Pas étonnant que Gaspar Noé s’octroie un bonus entier sur le blu-ray de Schizophrenia, tant le film de Gerald Kargl semble avoir eu une influence décisive sur le réalisateur. Des mouvements de caméra complexes à la voix off reprise à l’identique dans Seul Contre tous où Philippe Nahon récite une logorrhée verbale malsaine et d’une violence inouïe, Schizophrenia est une «œuvre séminale» pour reprendre les termes de Gaspar Noé qui a aussi inspiré d’autres cinéastes majeurs. Kristof Kieslowski pour Tu ne tueras point, John Mc naughton pour Henry, portrait of a serial killer ou Michael Haneke pour Funny Games, autant de films qui nous font également partager l’expérience intime de la violence en suivant des criminels agissant gratuitement, d’une façon froide et méthodique. Schizophrenia est plus méconnu car interdit dans de nombreux pays depuis sa sortie, il bénéficie du statut de film culte qui fait fantasmer les cinéphiles curieux et adeptes d’expériences ultimes. Grâce à Carlotta, il est désormais possible de (re)découvrir cette œuvre dérangeante et jusqu’au-boutiste, à la faveur d’un blu-ray techniquement irréprochable et rempli de suppléments.

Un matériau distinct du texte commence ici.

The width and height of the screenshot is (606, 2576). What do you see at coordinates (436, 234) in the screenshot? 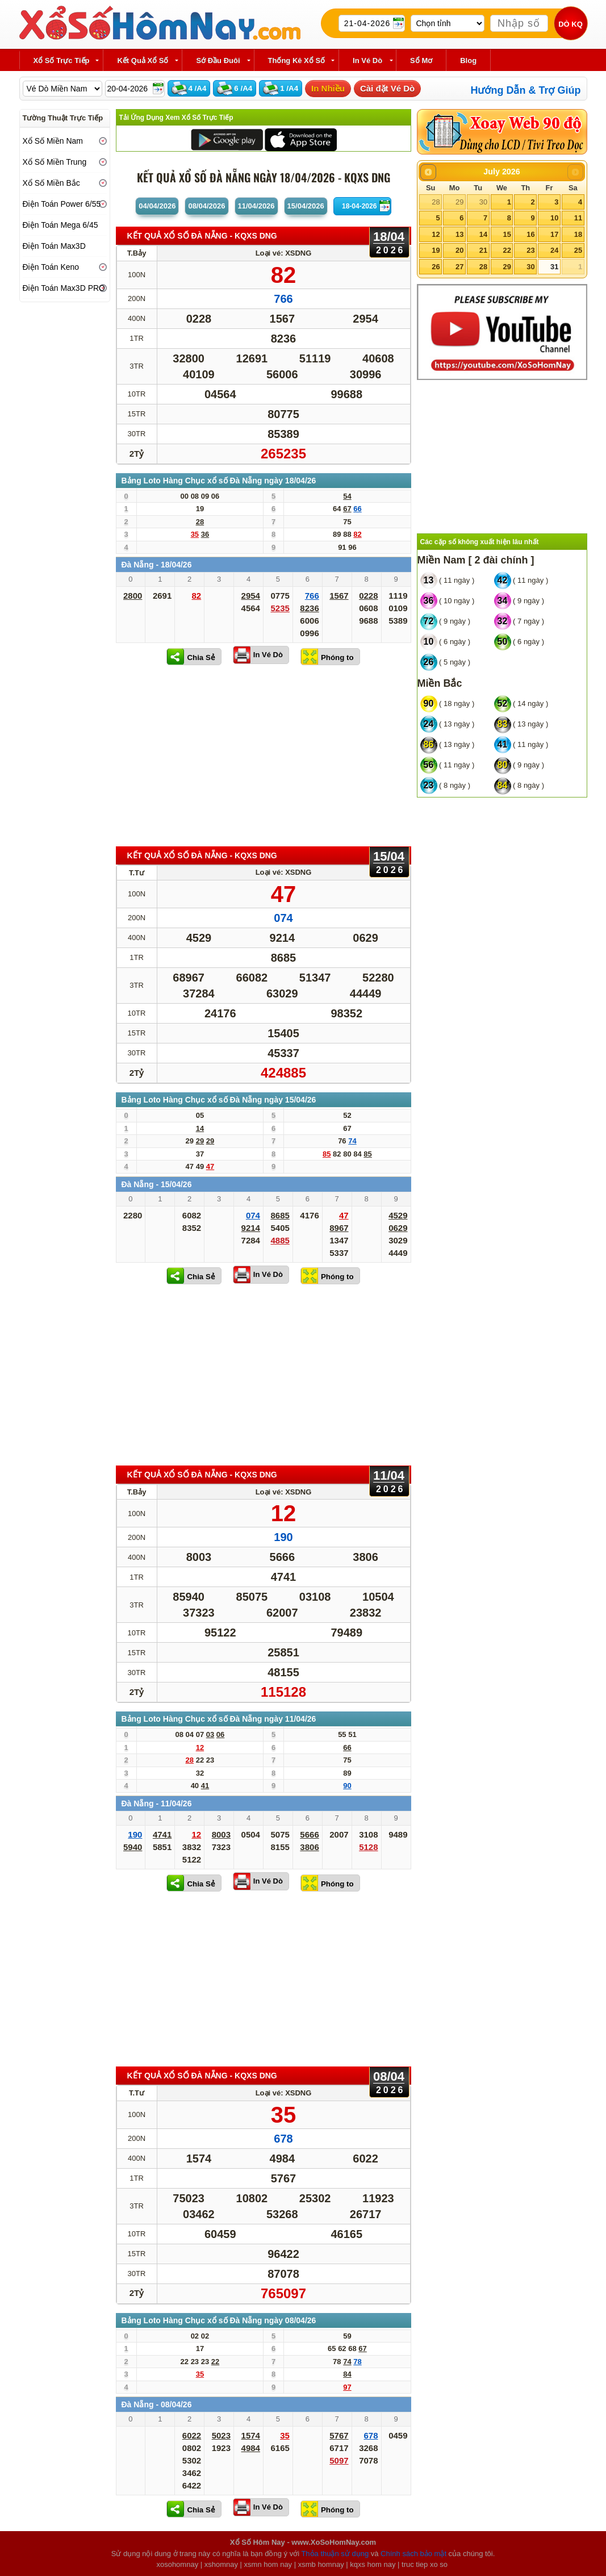 I see `12` at bounding box center [436, 234].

Schizophrenia suit le parcours d’un tueur qui dès sa sortie de prison, s’introduit dans une maison pour en décimer ses habitants en faisant partager au spectateur son expérience d’un point de vue à la fois physique et mentale. La mise en scène recourt à une caméra dite «assujetie», c’est-à-dire fixée à l’acteur grâce à un harnais pour adopter sa vision. Seul le visage est fixe dans le cadre tandis que les éléments environnants sont en mouvement, voire distordus. L’effet d’identification met mal à l’aise, d’autant plus que la performance d’Erwin Leder va très loin dans la folie : il grimace, éructe, vomit quasiment face caméra, sans que nos yeux puissent éviter ce spectacle nauséabond. Gerald Kargl opte également pour d’immenses mouvements d’appareils, horizontaux à la steadycam et verticaux à la grue. La caméra peut ainsi s’élever du ras du sol à des altitudes impressionnantes, avant de redescendre à hauteur d’homme pour suivre les agissements du tueur, avec des plans très longs qui n’évitent aucun détail sordide de son parcours meurtrier.

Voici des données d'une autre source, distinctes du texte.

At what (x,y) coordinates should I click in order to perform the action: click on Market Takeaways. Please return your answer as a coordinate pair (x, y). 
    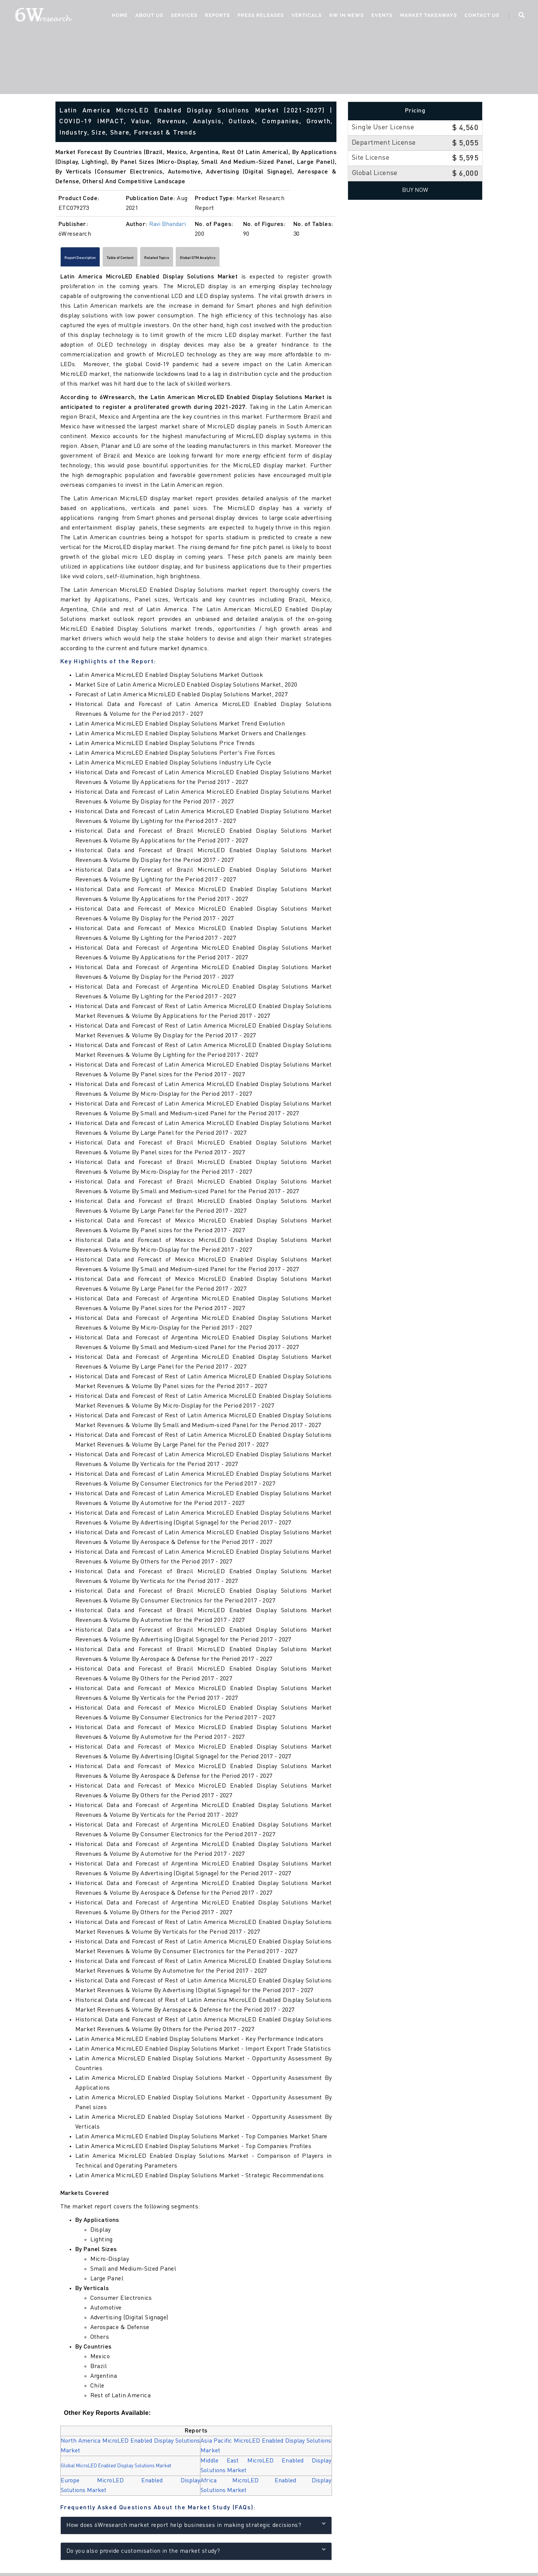     Looking at the image, I should click on (426, 17).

Comme s’il ne suffisait pas d’imprimer la rétine du spectateur avec des images aussi dérangeantes, le film nous fait également entendre un long monologue qui explique les origines des pulsions meurtrières du personnage principal et comment il est devenu un monstre sanguinaire. Traumas d’enfance, vexations, humiliations, punitions corporelles, démission parentale, passages en institutions, le passé du tueur justifie sa haine de la structure familiale et le massacre dont nous sommes témoins. Le discours obéit à une certaine forme de cohérence et de lucidité, contredisant la frénésie des images : le tueur est organisé, il a un plan, il veut tuer en faisant souffrir un maximum ses victimes, il sait qu’il ne peut pas échapper à sa logique meurtrière qui est la seule chose à lui procurer du plaisir. Le score composé par Klaus Schulze, figure emblématique du krautrock, ajoute encore au sentiment de malaise, avec une musique électronique fondée sur des rythmes répétitifs anxiogènes (Gaspar Noé fera une autre utilisation du son en utilisant dans ses films des fréquences d’ultra basses utilisées par les brigades anti émeutes pour disperser les manifestations). Schizophrenia est un film indispensable pour qui veut tester ses propres limites, il ne pourra pas être enduré par tout le monde car il laisse des traces, et doit donc être réservé à un public très averti. Vous voilà prévenus !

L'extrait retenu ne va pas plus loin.